La décision était très attendue. Elle est tombée comme un couperet. La 32e chambre du tribunal judiciaire de Paris a rendu son jugement ce lundi 1er mars dans l’affaire dite «des écoutes». Nicolas Sarkozy a été reconnu coupable, avec Thierry Herzog et Gilbert Azibert, de corruption et de trafic d’influence. L’ancien Président est condamné à trois ans d’emprisonnement dont un an ferme. Il pourra purger sa peine à domicile avec un placement sous surveillance électronique. L’ex-chef de l’État a dix jours pour faire appel, ce qu’il envisage de faire, selon son avocate.

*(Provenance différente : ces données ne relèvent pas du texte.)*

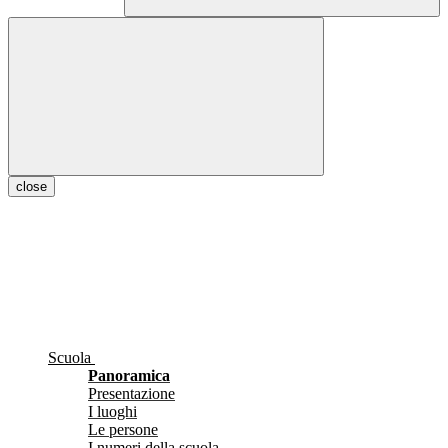
close
Scuola
Panoramica
Presentazione
I luoghi
Le persone
I numeri della scuola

Pour l’avocat Georges Sauveur, interrogé par Sputnik, «baser une accusation, en termes de preuves, sur des écoutes illégales» est un procédé extrêmement dangereux, justifié aujourd’hui par «l’idée que le camp du Bien doit l’emporter». À n’importe quel prix.
Une affaire de principe
L’affaire des «écoutes» remonte à 2014. Elle s’inscrit à la suite de l’affaire Bettencourt. L’ancien Président de la République faisait l’objet d’écoutes judiciaires dans le cadre d’une instruction sur les soupçons d’un financement libyen de sa campagne de 2007.
Les magistrats découvrent alors que, afin de s’entretenir avec son avocat Thierry Herzog, Nicolas Sarkozy s’est procuré deux téléphones portables sous le nom de Paul Bismuth. Au cours de ces échanges secrets, enregistrés et retranscrits, l’accusation établit que Sarkozy a cherché à obtenir des informations confidentielles auprès de l’ancien premier avocat général près la Cour de cassation, Gilbert Azibert.
Georges Sauveur se refuse à «évoquer le fond de l’affaire». À ses yeux, peu importe si «les faits sont établis ou pas», les moyens employés par la justice sont condamnables en eux-mêmes.
«Placer sur écoute un client et son avocat revient à utiliser des méthodes de voyous. Il fut un temps où les magistrats eux-mêmes auraient été outrés que de tels procédés puissent être justifiés. User de l’argument “pratique” pour valider ces écoutes est hautement problématique», s’inquiète-t-il.
Les avocats des trois condamnés ont plaidé l’illégalité d’écoutes qui violeraient selon eux le secret professionnel des échanges entre un avocat et son client.
Les conversations captées par les juges auraient révélé à la justice la volonté de Nicolas Sarkozy de récupérer son agenda saisi dans l’affaire Bettencourt pour laquelle l’ancien chef de l’État avait été relaxé. En contrepartie, Nicolas Sarkozy aurait promis au magistrat Gilbert Azibert un poste à Monaco. Les avocats de la défense avancent que ni Nicolas Sarkozy ni Gilbert Azibert n’auraient eu gain de cause. Les agendas n’ont pas été délivrés à l’ancien Président, Gilbert Azibert n’a pas été promu.
Politisation ou moralisation de la justice?
Au mois de novembre, au bout de trois semaines de procès, le parquet national financier a considéré que Nicolas Sarkozy, son avocat et Gilbert Azibert avaient bien passé un «pacte de corruption». La même peine de quatre ans d’emprisonnement dont deux fermes avait été requises pour les trois hommes, assortie pour l’avocat Thierry Herzog de cinq années d’interdiction professionnelle. Le tribunal correctionnel a donc estimé ce lundi 1er mars que le «pacte de corruption» avait bien été conclu entre les trois hommes. Pour Georges Sauveur, cette condamnation révèle un basculement sociétal qui veut que «le Bien justifie toutes les atteintes aux libertés».
«La crise sanitaire et la loi Avia ont révélé au grand public une multiplication des atteintes aux libertés. Et cela se fait toujours au nom du Bien. Dès lors, tous les moyens sont permis. La justice s’aligne, elle aussi, sur ce mouvement de fond», plaide l’avocat.
Notre interlocuteur rappelle que la règle de droit doit être «absolue et générale». Et la morale, au nom du Bien, ne saurait, selon lui, guider les magistrats dans leur condamnation. Plus qu’une politisation des magistrats, l’affaire «des écoutes» aurait surtout mis à jour une «moralisation de la justice».